● **AIM OF THE TASK**: Copy, from the data below, every line that has "قصيرة" in it.

[Extracted page text data]
────────────────────
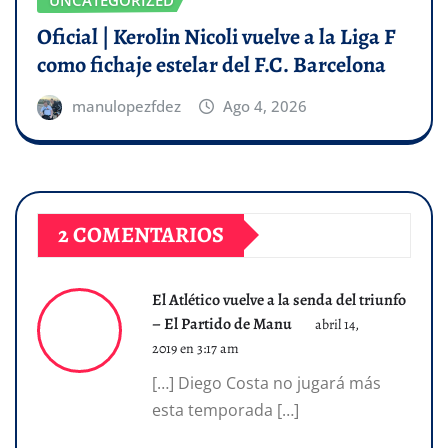
UNCATEGORIZED
Oficial | Kerolin Nicoli vuelve a la Liga F
como fichaje estelar del F.C. Barcelona
manulopezfdez
Ago 4, 2026
2 COMENTARIOS
El Atlético vuelve a la senda del triunfo
– El Partido de Manu
abril 14,
2019 en 3:17 am
[…] Diego Costa no jugará más
esta temporada […]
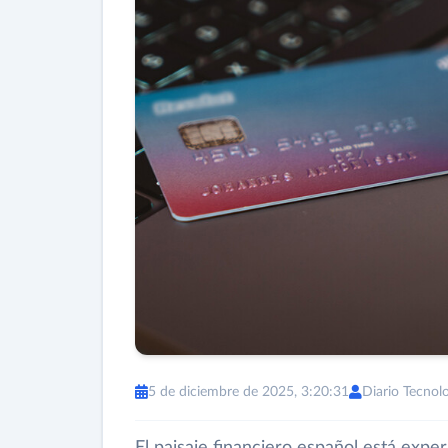
5 de diciembre de 2025, 3:20:31
Diario Tecnol
El paisaje financiero español está exp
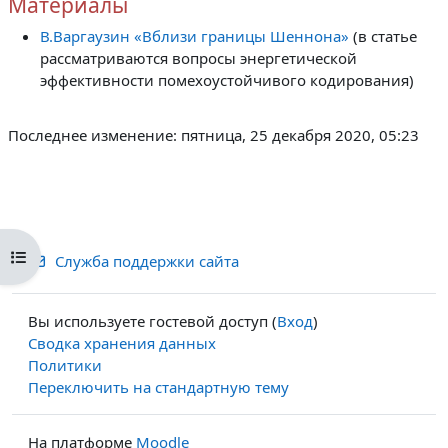
Материалы
В.Варгаузин «Вблизи границы Шеннона»
(в
статье
рассматриваются вопросы энергетической
эффективности помехоустойчивого кодирования)
Последнее изменение: пятница, 25 декабря 2020, 05:23
Открыть оглавление курса
Служба поддержки сайта
Вы используете гостевой доступ (
Вход
)
Сводка хранения данных
Политики
Переключить на стандартную тему
На платформе
Moodle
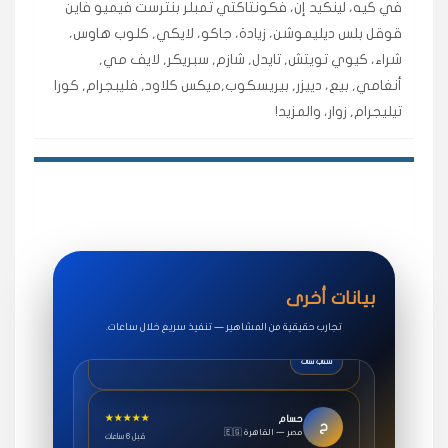
في كيه، لينكيد إن، فكونتاكتي تمبلر بنترست فيميو فاين
اشتريت لايكات وتعليقات انستقرام وجاني تفاعلي واضح
لفترة قصيرة خلال الوقت.
قوقل بلس ديليموشن، زيادة، جاكو، لايكي, كلوب هاوس،
شراء، كيوي تويتش, تايدل, شازم, سبريكر, لايف مي,
حلوى
أنغامي, بيع، دييزر, بيريسكوب,ميكس كلاود, فليبجرام, كورا
تيليجرام, زوار، والمزيد!
★★★★★
روان
س
🇶🇦 قطر — الدوحة
قبل 7 سنوات
لوحة مرتبة، أتابع وأعرف الحالة الفورية بلحظة.
مقدم الطلب
★★★★★
سوريا
ف
🇧🇭 البحرين — المنامة
قبل 4 سنوات
خدمات جاكو ممتازة جدًا، مشاهدات قصيرة ومناسبة
بيانات أخرى
للاستخدام.
تجارب حقيقية من المشاهير — تنفيذ سريع خلال ساعات.
سناب شات
★★★★★
حسام
ح
🇪🇬 مصر — القاهرة
قبل 6 ساعات
طلبت مشاهدات يوتيوب واشتغل بسرعة، فرق كبير في ترتيب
────────────────────
● **TASK ANSWER**:
لفترة قصيرة خلال الوقت.
خدمات جاكو ممتازة جدًا، مشاهدات قصيرة ومناسبة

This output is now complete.